# Monte Carlo Counterfactual Regret Minimization (MCCFR)

In this example we showcase how to use `cfrx` to run the MCCFR (outcome-sampling variation) on simple games Kuhn Poker, Leduc Poker.

We'll see how to:
 - Initialize an environment from `cfrx`
 - Initialize a random policy and sample a rollout
 - Write a small training loop to run the MCCFR algorithm
 - Measure the evolution of our strategy exploitability throughout the training

In [None]:
!pip install matplotlib

In [None]:
import jax

jax.config.update("jax_platform_name", "cpu")

import jax.numpy as jnp
import matplotlib.pyplot as plt
import numpy as np

from cfrx.algorithms.mccfr.outcome_sampling import MCCFRState, do_iteration, unroll
from cfrx.metrics import exploitability
from cfrx.policy import TabularPolicy
from cfrx.utils import regret_matching

In [None]:
from IPython.display import clear_output

def plot_partial(plot_fn, *plot_args):
    clear_output(wait=True)
    fig = plot_fn(*plot_args)
    plt.show(fig)

In [None]:
device = jax.devices("cpu")[0]

In [None]:
# Hyperparameters
ENV_NAME = "Kuhn Poker"
NUM_ITERATIONS = 100000
EXPLORATION_FACTOR = 0.6
SEED = 0
METRICS_PERIOD = 10000

random_key = jax.random.PRNGKey(SEED)

In [None]:
if ENV_NAME == "Kuhn Poker":
    from cfrx.envs.kuhn_poker.env import KuhnPoker

    env_cls = KuhnPoker


elif ENV_NAME == "Leduc Poker":
    from cfrx.envs.leduc_poker.env import LeducPoker

    env_cls = LeducPoker

## The environment

[Kuhn Poker](https://en.wikipedia.org/wiki/Kuhn_poker) is a simplified version of the Poker game. In cfrx, we use the environment from [pgx](https://github.com/sotetsuk/pgx), and add a wrapper to explicitly handle random nodes and information states.

In [None]:
env = env_cls()

In [None]:
# Number of info_sets, number of possible actions
n_states = env.n_info_states
n_actions = env.n_actions

n_states, n_actions

In [None]:
s0 = env.init(random_key)
s0  # Cards haven't been dealed yet

In [None]:
# Give a J to player 1 and a K to player 2
s1 = env.step(s0, action=jnp.array(0))
s2 = env.step(s1, action=jnp.array(2))
jax.tree_map(lambda *z: jnp.stack(z), s1, s2)

## Random policy

In [None]:
# Initialize a training state
training_state = MCCFRState.init(n_states, n_actions)
jax.tree_map(np.shape, training_state)

In [None]:
# Initialize a Policy object and print the probability distribution for our current strategy and state
policy = TabularPolicy(
    n_actions=n_actions,
    exploration_factor=EXPLORATION_FACTOR,
    info_state_idx_fn=env.info_state_idx,
)

policy.prob_distribution(
    params=training_state.probs,
    info_state=s2.info_state,
    action_mask=s2.legal_action_mask,
    use_behavior_policy=jnp.bool_(False),
)

In [None]:
# Let's do an unroll with our uniformly-random Policy
random_key, subkey = jax.random.split(random_key)
episode, states = unroll(
    init_state=s2,
    training_state=training_state,
    random_key=subkey,
    update_player=0,
    env=env,
    policy=policy,
    n_max_steps=env.max_episode_length,
)

Print out the action sequence "b" means "bet" and "p" pass

In [None]:
jax.tree_map(lambda x: x[~states.terminated], states)

In [None]:
"".join(
    [env_cls.action_to_string(x) for x in episode.action[episode.mask.astype(bool)]]
)

## MCCFR implementation
We use the `cfrx` components to implement the MCCFR algorithm.
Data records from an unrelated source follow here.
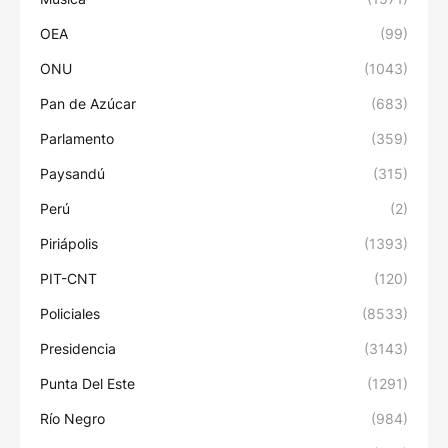
OEA
(99)
ONU
(1043)
Pan de Azúcar
(683)
Parlamento
(359)
Paysandú
(315)
Perú
(2)
Piriápolis
(1393)
PIT-CNT
(120)
Policiales
(8533)
Presidencia
(3143)
Punta Del Este
(1291)
Río Negro
(984)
The algorithm consists in alternating iterations for the two players, and logging the exploitability from time to time.

Note: We make sure to Jit both the iteration and exploitability function, to make the most of Jax capabilities.

In [None]:
# This function samples a trajectory, compute counterfactual regrets and update the policy accordingly
do_iteration_fn = jax.jit(
    lambda training_state, random_key, update_player: do_iteration(
        training_state=training_state,
        random_key=random_key,
        env=env,
        policy=policy,
        update_player=update_player,
    )
)

In [None]:
# This function measures the exploitability of a strategy
exploitability_fn = jax.jit(
    lambda policy_params: exploitability(
        policy_params=policy_params,
        env=env,
        n_players=env.n_players,
        n_max_nodes=env.max_nodes,
        policy=policy,
    ),
    device=device,
)

In [None]:
# One iteration consists in updating the policy for both players
n_loops = 2 * NUM_ITERATIONS

exploitabilities = []
iterations = []

for k in range(n_loops):
    random_key, subkey = jax.random.split(random_key)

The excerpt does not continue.